Erection loss with condoms predicts subsequent unsafe sex

Gus Cairns
Published: 14 August 2008

If gay men experience erection loss when they use condoms for insertive anal sex, they are both less likely to use condoms over the following six months, and less likely to intend to use condoms, Dutch researchers have found. So called COINED - COndom INduced Erectile Dysfunction – was such a strong independent predictor of subsequent premeditated, as opposed to unpremeditated, unprotected sex, the researchers found, that it could be used as a ‘surrogate marker’ for it.

Furthermore because erection loss influenced future sexual behaviour, traditional motivation-based prevention strategies that increase risk perceptions or motivation to use condoms in the present might not work, the researchers conclude.

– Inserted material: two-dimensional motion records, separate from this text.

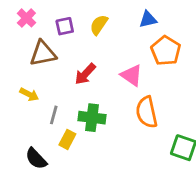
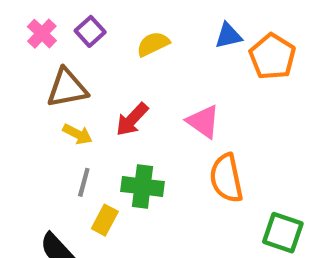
yellow semicircle: (99, 25) -> (153, 44), turned 30
purple square: (65, 26) -> (90, 31), moved, turned -30
orange pentagon: (166, 51) -> (272, 57), moved
yellow arrow: (29, 94) -> (78, 134), moved

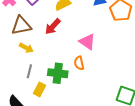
red arrow: (132, 119) -> (53, 27), moved
orange semicircle: (226, 178) -> (79, 63), moved, size x0.6

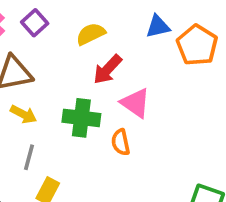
red arrow: (53, 27) -> (107, 69), moved
green cross: (58, 73) -> (81, 118), moved

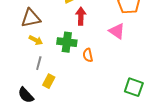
red arrow: (107, 69) -> (81, 16), turned 138
pink triangle: (136, 103) -> (117, 31), moved

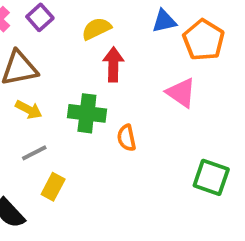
gray line: (39, 63) -> (34, 153), turned 48
green square: (134, 87) -> (211, 177), moved

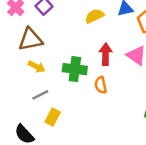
yellow semicircle: (96, 29) -> (94, 16), moved
red arrow: (113, 64) -> (106, 54), moved

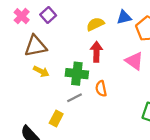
red arrow: (106, 54) -> (96, 52), moved
gray line: (40, 95) -> (75, 98), moved

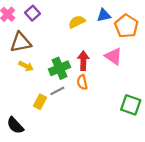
red arrow: (96, 52) -> (83, 61), moved
green cross: (77, 74) -> (60, 68), turned -30
yellow rectangle: (56, 119) -> (40, 102), moved

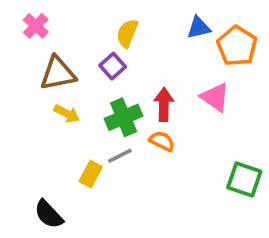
purple square: (33, 13) -> (113, 66), moved
yellow semicircle: (77, 22) -> (127, 33), moved, turned -42
orange semicircle: (82, 82) -> (162, 141), turned 128

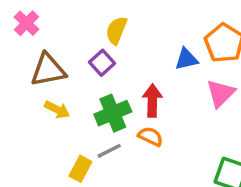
blue triangle: (199, 28) -> (186, 59), moved
pink triangle: (215, 97) -> (221, 93), moved, turned 40

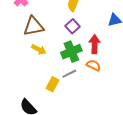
purple square: (102, 63) -> (72, 26), moved

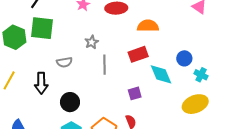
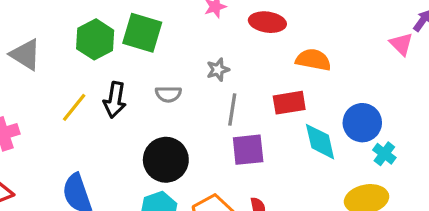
blue circle: (184, 58) -> (362, 123), size x1.5
black arrow: (41, 83) -> (115, 100), moved
purple square: (135, 93) -> (248, 150), moved, size x1.5
black circle: (70, 102) -> (166, 160), size x1.4

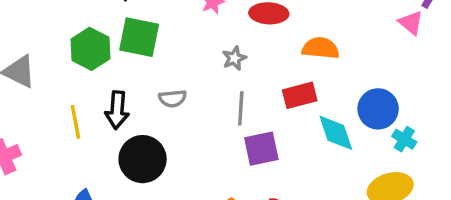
gray star: (218, 70) -> (234, 58), moved
yellow line: (74, 107) -> (75, 122), turned -44
black circle: (166, 160) -> (143, 159), moved

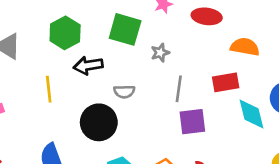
green square: (139, 37) -> (125, 29), moved
gray star: (234, 58) -> (160, 53), moved
gray semicircle: (173, 99) -> (124, 92), moved
black arrow: (117, 110) -> (88, 65), moved, turned 72

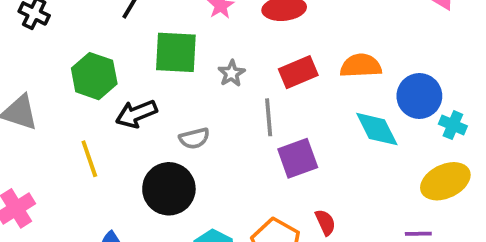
orange semicircle: (245, 47) -> (361, 66), moved
red rectangle: (226, 82) -> (298, 72), moved

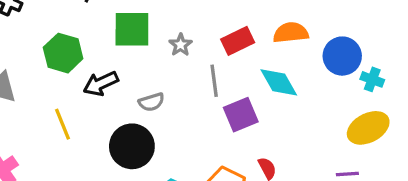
cyan diamond: (377, 129) -> (279, 82), moved

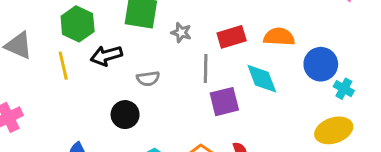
gray star: (181, 45) -> (181, 33), turned -30
yellow line: (63, 124) -> (63, 66), moved
black circle: (132, 146) -> (125, 115), size x0.7

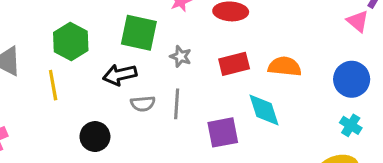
black arrow: (106, 56) -> (120, 75), moved
blue circle: (321, 64) -> (352, 79), moved
gray line: (206, 69) -> (177, 104), moved
black circle: (125, 115) -> (95, 137), moved

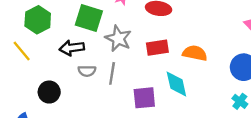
gray star: (181, 56) -> (118, 38), size x1.6
yellow line: (53, 85) -> (22, 51), turned -35

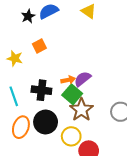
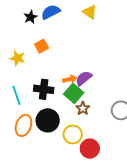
brown star: (81, 110) -> (83, 108), size x0.6

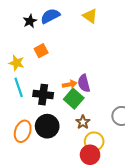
purple semicircle: (84, 78) -> (84, 83), turned -66
cyan line: (17, 95) -> (19, 87), moved
brown star: (83, 108) -> (83, 122), moved
yellow circle: (73, 134) -> (94, 141), moved

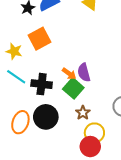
orange square: (41, 51) -> (39, 39), size x1.5
orange arrow: (70, 84) -> (69, 74), turned 48
cyan line: (19, 87) -> (16, 77), turned -36

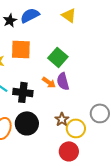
orange square: (39, 39) -> (21, 49), turned 30
green square: (73, 88) -> (58, 57), moved
yellow circle: (94, 133) -> (76, 128), moved

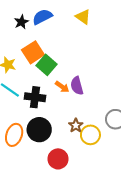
orange square: (21, 49) -> (33, 52), turned -35
green square: (58, 57) -> (46, 65), moved
red circle: (69, 151) -> (58, 159), moved

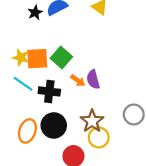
orange square: (33, 52) -> (37, 59), moved, turned 30
brown star: (76, 125) -> (92, 121), size x1.5
yellow circle: (90, 135) -> (99, 138), moved

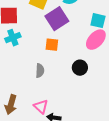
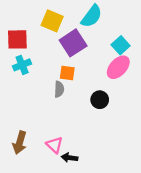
cyan square: (98, 21) -> (121, 45), turned 35
gray semicircle: (40, 71) -> (59, 89), moved

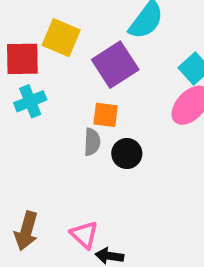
yellow square: (52, 21) -> (61, 38), moved
black circle: (100, 100) -> (127, 154), moved

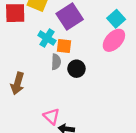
cyan cross: (30, 101) -> (47, 38), moved, turned -36
brown arrow: (26, 231) -> (17, 83), moved

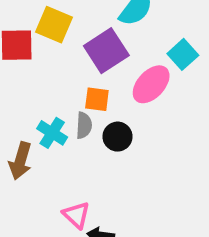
cyan cross: (47, 38) -> (52, 133), moved
pink ellipse: (114, 40) -> (151, 84), moved

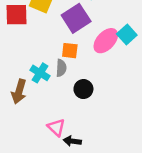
cyan square: (183, 54) -> (127, 34), moved
black circle: (117, 137) -> (83, 89), moved

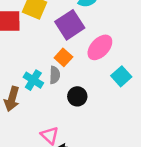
cyan square: (127, 34) -> (121, 76), moved
orange square: (70, 51) -> (63, 57), turned 35

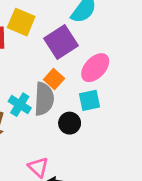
gray semicircle: (55, 75) -> (44, 99), size x1.6
cyan square: (121, 76) -> (90, 100), moved, turned 30

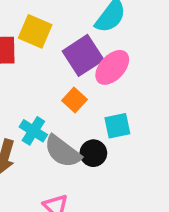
pink ellipse: (95, 68) -> (112, 67), moved
gray semicircle: (44, 99) -> (63, 151), moved, turned 124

The Dutch researchers looked at the relationship between COINED and deliberately risky sexual behaviour in 435 men, 6% of them HIV-positive, taking part in the Amsterdam Cohort Studies of Homosexual Men.

COINED was self-defined as ‘prematurely losing erection when using condoms’ and was measured with a five point scale (1= never to 5= always), and was corrected for other types of erectile dysfunctions.

The men, mean age 34 years, were asked to complete questionnaires detailing self-reported COINED, deliberate and non-deliberate risky unprotected insertive anal intercourse (UIAI) with casual and steady partners, and their intentions to use condoms.

Deliberate risk was defined as UIAI that was planned in advance, while COINED was defined as loss of erection because of condom use.

The data from the questionnaires suggested rates of UIAI reached 18% (55/306) with casual partners and 17% (46/272) with steady partners of discordant or unknown HIV status.

Ten per cent frequently experienced COINED with casual partners and 7% with steady partners.

Further analysis suggested that COINED was not associated with UIAI with steady partners. But among casual partners, COINED was significantly associated with deliberate UIAI (odds ratio of 6.57) but not with non-deliberate UIAI.

The researchers conclude that COINED is a unique predictor of deliberate UAI between casual partners.

If men experienced COINED they were 2.71 times more likely, six months later, to have risky UIAI (p = <0.05) with casual partners and 2.57 times more likely with steady partners (not statistically significant). With steady partners men with COINED tended to avoid anal intercourse, being three times less likely to have it (not staistically significant). Men who had experienced COINED were 63% more likely to have UAI over the next six months, and 59% more likely to intend not to use condoms over the following six months, indicating that COINED could be considered as a surrogate measure or predictor of deliberately unprotected sex. HIV status had no relation either to COINED or to deliberately planned unprotected sex.

Since COINED influences the intention to use condoms in advance, traditional, intention-based prevention strategies will probably be ineffective in addressing this problem and alternative strategies, “such as the prescription of erectile medication like Viagra,” should be sought, comment the researchers.

Questioned about the fact that Viagra use is in itself a strong independent predictor of unsafe sex, presenter Udi Davidovich commented that “men who use Viagra to achieve five or six orgasms a night” might not be the same as men who need it simply to be “tops”, though careful questioning would be needed to distinguish this.

Asked if he had asked whether the erection loss was also, or independently, associated with recreational drug use, he said that this had not been analysed for the purposes of this study but could be done as the data on drug use was there. However he felt that the survey questions were designed to make it clear that the researchers were looking specifically for erection loss following condom use.

A German audience member commented that in a similar survey he had investigated the link between antiretroviral drugs and erectile dysfunction in HIV-positive patients and had found a negative correlation – in other words, erectile dysfunction was more common in patents not taking antiretrovirals, indicating a possible psychological cause.